How we replaced Apple's voice processing with a neural network because of Spatial Audio.

A macOS dictation app, an M1 Max with Spatial Audio enabled, three to six seconds of every recording silently gone. Two wrong hypotheses, one half-right one, then a CoreAudio log told us we'd been engineering around a feature we didn't need.

~2,800 words · 11 min readTech covered: macOS,voice AI,STT,CoreAudioStack: Swift + RNNoise + Whisper-style backend

The setup

We've been working on a macOS dictation app called Swifly. The product loop is short: hold a global hotkey, speak, release the hotkey, get clean text back from a Whisper-style speech-to-text backend, inserted at the cursor.

When you build this kind of app, microphone audio quality matters more than you'd expect. Real users record in the wild — keyboard clatter, fans humming, café espresso machines, kids in the background, a 70 dB HVAC unit two metres away. Speech recognition is robust, but it's not magic. Noisy input means dropped words, hallucinated phrases, weird capitalisation. Cleaning the audio before it reaches the model is one of the highest-leverage things you can do for perceived accuracy of the whole pipeline.

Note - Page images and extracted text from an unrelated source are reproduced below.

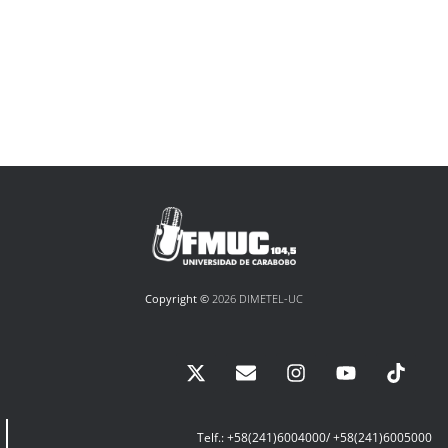
Copyright ©
2026 DIMETEL-UC
Telf.: +58(241)6004000/ +58(241)6005000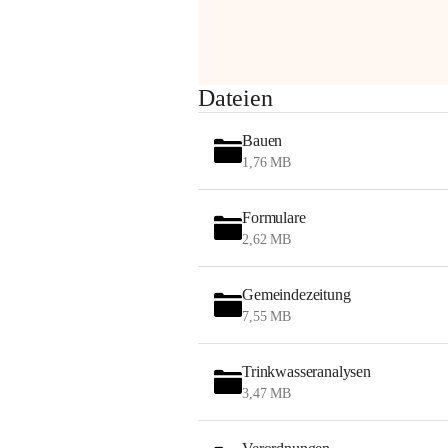
Sehr geehrte Damen und Herren!
Dateien
Die OMV wird im Zuge von 
Bauen
Wartungsarbeiten
1,76 MB
am Montag, 10. August 2026 auf der 
Formulare
Station ADERKLAA Gas abfackeln.
2,62 MB
Es kann zu Geräuschbildung und 
Flammenerscheinungen kommen.
Gemeindezeitung
Mitarbeiter der OMV sind vor Ort und 
7,55 MB
haben alle Sicherheitsvorkehrungen 
getroffen.
Trinkwasseranalysen
Danke für Ihr Verständnis.
3,47 MB
Alarmdienst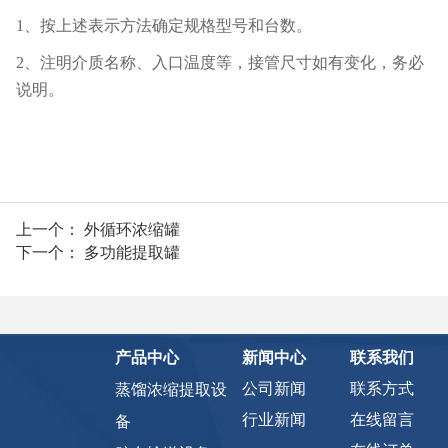
1、按上述表示方法确定规格型号和台数。
2、注明介质名称、入口温度等，接管尺寸如有变化，务必
说明。
上一个：
外循环浓缩罐
下一个：
多功能提取罐
产品中心
新闻中心
联系我们
公司新闻
联系方式
蒸馏浓缩提取设
行业新闻
在线留言
备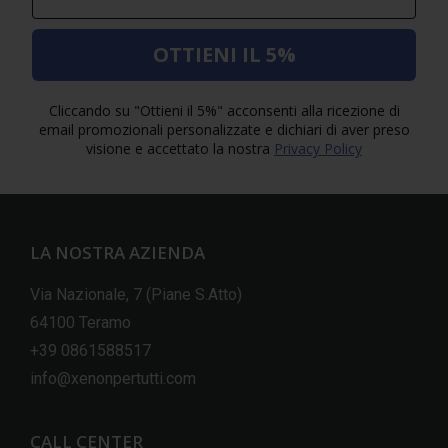
OTTIENI IL 5%
Cliccando su "Ottieni il 5%" acconsenti alla ricezione di
email promozionali personalizzate e dichiari di aver preso
visione e accettato la nostra
Privacy Policy
LA NOSTRA AZIENDA
Via Nazionale, 7 (Piane S.Atto)
64100 Teramo
+39 0861588517
info@xenonpertutti.com
CALL CENTER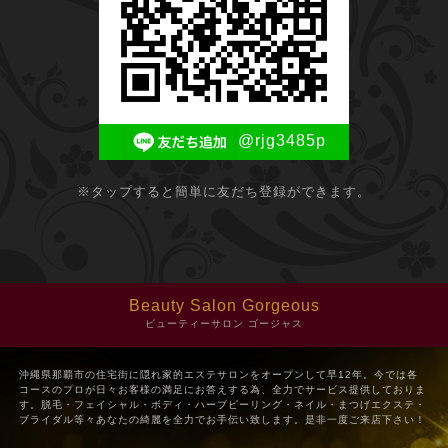
@rjg3485p
※タップすると簡単に友だち登録ができます。
Beauty Salon Gorgeous
ビューティーサロン ゴージャス
沖縄県那覇市の住宅街に隠れ家的エステサロンをオープンして早12年。今では各
コースのプロが日々お客様の満足にお答えする為、全力でサービス提供しておりま
す。脱毛・フェイシャル・ボディ・ハーブピーリング・ネイル・まつげエクステ・
ブライダル等々あなたの綺麗を全力でお手伝い致します。是非一度ご来店下さい！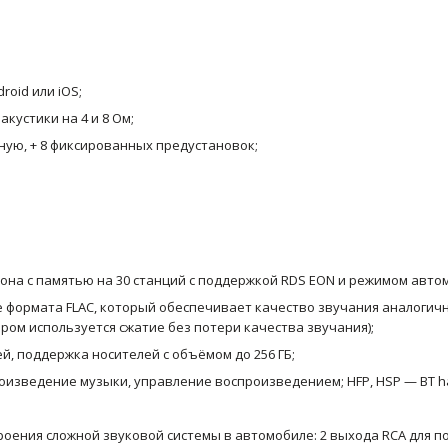
oid или iOS;
кустики на 4 и 8 Ом;
ную, + 8 фиксированных предустановок;
на с памятью на 30 станций c поддержкой RDS EON и режимом авто
е формата FLAC, который обеспечивает качество звучания аналогичн
тором используется сжатие без потери качества звучания);
, поддержка носителей с объёмом до 256 ГБ;
оизведение музыки, управление воспроизведением; HFP, HSP — BT h
оения сложной звуковой системы в автомобиле: 2 выхода RCA для п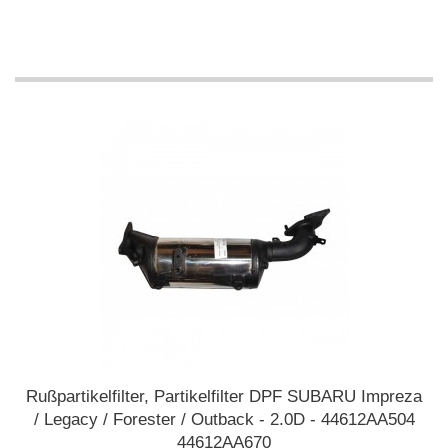
Rußpartikelfilter, Partikelfilter DPF SUBARU Impreza
/ Legacy / Forester / Outback - 2.0D - 44612AA504
44612AA670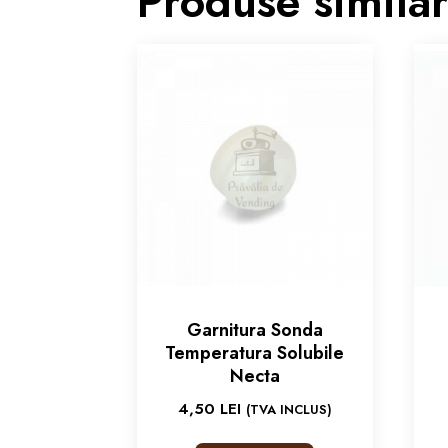
Produse simila
Garnitura Sonda
Temperatura Solubile
Necta
4,50
LEI
(TVA INCLUS)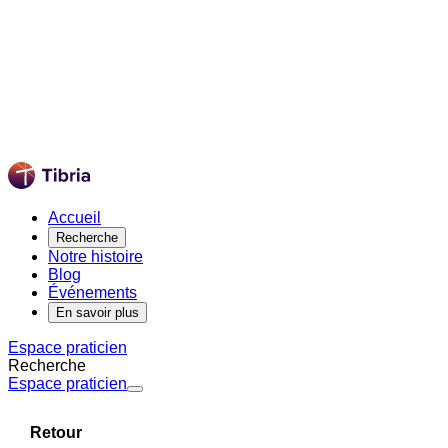
Accueil
Recherche
Notre histoire
Blog
Événements
En savoir plus
Espace praticien
Recherche
Espace praticien
Retour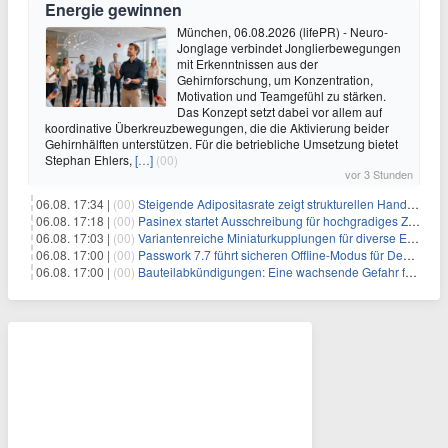
Energie gewinnen
München, 06.08.2026 (lifePR) - Neuro-
Jonglage verbindet Jonglierbewegungen
mit Erkenntnissen aus der
Gehirnforschung, um Konzentration,
Motivation und Teamgefühl zu stärken.
Das Konzept setzt dabei vor allem auf
koordinative Überkreuzbewegungen, die die Aktivierung beider
Gehirnhälften unterstützen. Für die betriebliche Umsetzung bietet
Stephan Ehlers,
[…]
(00)
vor 3 Stunden
06.08. 17:34 |
(00)
Steigende Adipositasrate zeigt strukturellen Handlungsbedarf bei der Ernährung schulpflichtiger Kinder
06.08. 17:18 |
(00)
Pasinex startet Ausschreibung für hochgradiges Zinksulfidkonzentrat mit Germanium- und Silbergehalten und stellt ein Betriebsupdate bereit
06.08. 17:03 |
(00)
Variantenreiche Miniaturkupplungen für diverse Einsatzbereiche
06.08. 17:00 |
(00)
Passwork 7.7 führt sicheren Offline-Modus für Desktop- und Mobile-Apps ein
06.08. 17:00 |
(00)
Bauteilabkündigungen: Eine wachsende Gefahr für industrielle Elektroniksysteme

So when our client asked us to ship “on-device noise suppression” as part of the next release, we said yes. The plan sounded uncontroversial: use Apple's official voice-processing pipeline, ship in a couple of days, move on.

It took two weeks. We threw away most of the work. We ended up with a much better solution.

The official path

Apple ships a single public API for voice cleanup on macOS, called VoiceProcessingIO — VPIO for short. You enable it on an AVAudioEngine input node with one line:

swift · VPIO enableCopy

try engine.inputNode.setVoiceProcessingEnabled(true)

Behind that flag, three things happen at once: AEC (Acoustic Echo Cancellation, removes speaker bleed into the mic), NS (Noise Suppression, removes background noise), AGC (Automatic Gain Control, levels out volume). This is the same pipeline Apple uses for FaceTime. It's the canonical answer on every Apple Developer thread and WWDC session about microphone capture.

We built it. Wired up the engine, set the device, configured AGC, disabled the speaker output volume to keep audio from leaking back, added a tap on the input node, started the engine. Standard stuff.

It worked perfectly on three of our four test machines.

The symptom

On the fourth machine — the client's own M1 Max MacBook Pro — the first three to six seconds of every recording were silently dropped. Same code, same Xcode build, same app. Same hotkey behaviour. Same waveform written to disk for the last N seconds of speech. The first N seconds were just gone.

The investigation

When you can't reproduce on your own machine, you start grasping at hypotheses. We had three.

Hypothesis 01

Hotkey latency.

Maybe the UI lag between keydown and engine-running was too long. We reordered the pipeline so the recording state flips on the keydown event before any async work, removed a redundant DispatchQueue.global().sync wrapper that was blocking the main thread 50–200 ms per press, pre-warmed CoreAudio at app launch.

Partial win, didn't fix it

Hypothesis 02

AGC ramp-up.

Apple's automatic gain control ramps from near-zero on every engine start. If speech starts before AGC converges, first words land near silence and the transcriber drops them. We disabled AGC, kept AEC and NS enabled.

Partial win, didn't fix it

Hypothesis 03

AEC convergence.

AEC's adaptive filters need 500 ms–2 s to learn the room. We refactored the lifecycle to keep VPIO running between hotkey presses — on release, just remove the tap; on the next press, install a new tap on the still-running engine. AEC state stays converged across presses.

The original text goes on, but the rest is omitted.